A few highlights of the room’s design include the pine columns and soffit (with rope lighting) that surround the ceiling, four Murray Feiss lighting sconces and twelve eyeball lights.

We budgeted $7000 for all the electronic components and were amazed at what we could get for this relatively low cost. What really helped was some do-it-your-self tricks I learned in all my research such as using a white laminate countertop material for the video screen.
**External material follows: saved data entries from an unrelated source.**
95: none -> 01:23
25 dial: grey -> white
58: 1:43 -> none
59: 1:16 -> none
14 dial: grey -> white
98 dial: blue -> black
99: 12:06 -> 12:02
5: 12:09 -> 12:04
I paid $59 for a single 5' x 12' sheet of Wilsonart laminate (Designer White D354-60) to make a 2.35:1 aspect ratio screen. I coupled it with Sanyo’s economical PLV-Z2000 1080p Projector and a Home Theater Brothers Anamorphic Lens.
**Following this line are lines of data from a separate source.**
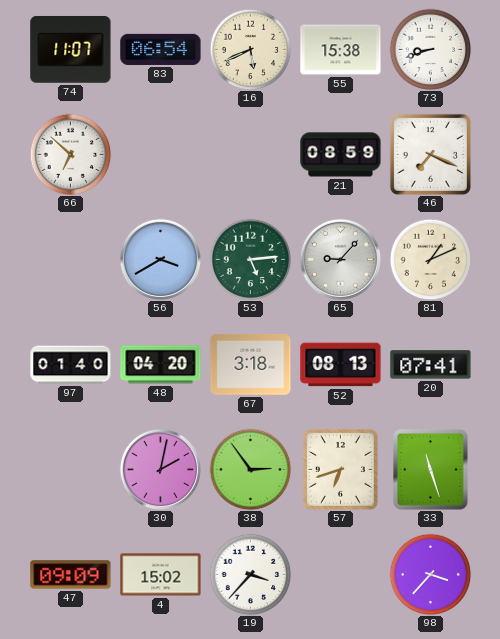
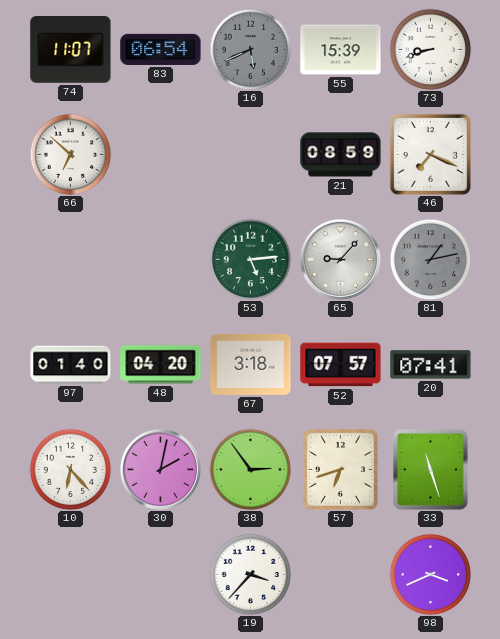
16 dial: cream -> grey
55: 15:38 -> 15:39
56: 3:40 -> none
81: 1:11 -> 1:13
81 dial: cream -> grey
52: 08:13 -> 07:57
10: none -> 6:23
47: 09:09 -> none
4: 15:02 -> none
98: 3:37 -> 3:41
It took about an extra year, but there was a second phase where I hid the speakers, added wall panels by the entrance, installed a flatscreen TV to display movie posters, and incorporated a touch panel device to control everything.
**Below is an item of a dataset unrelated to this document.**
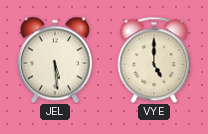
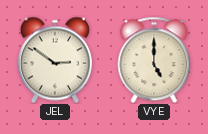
JEL: 5:29 -> 2:51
Hiding the front speakers was important because I felt it would be less distracting and give the room a finished appearance. A hinged lid and acoustically transparent, removable panels was created so that the speakers and subwoofer could be accessed from the top and front of the stage.

Wall panels not only add a nice accent to the room but also help to eliminate audio reflection points. I followed good sound reproduction guidelines by using hard (or reflective) material on half the surfaces and textured (or non reflective) on the rest.

One of the most unique things in the theater is a dynamic piece of wall art, which is a vertically mounted 42” plasma TV (720p) that displays movie posters, There are 500 posters in rotation, which I got from . To make it work, I used the TV as my monitor on an Apple Mac Mini computer and rotated the “desktop” image to 270 degrees. The free software running the slideshow is called Boxee and is available for Mac or PC. With this program I can control how the images are displayed. Now that I’ve used it for a while, I’m finding other content to display such as free-to-use images from around the web and various screensavers.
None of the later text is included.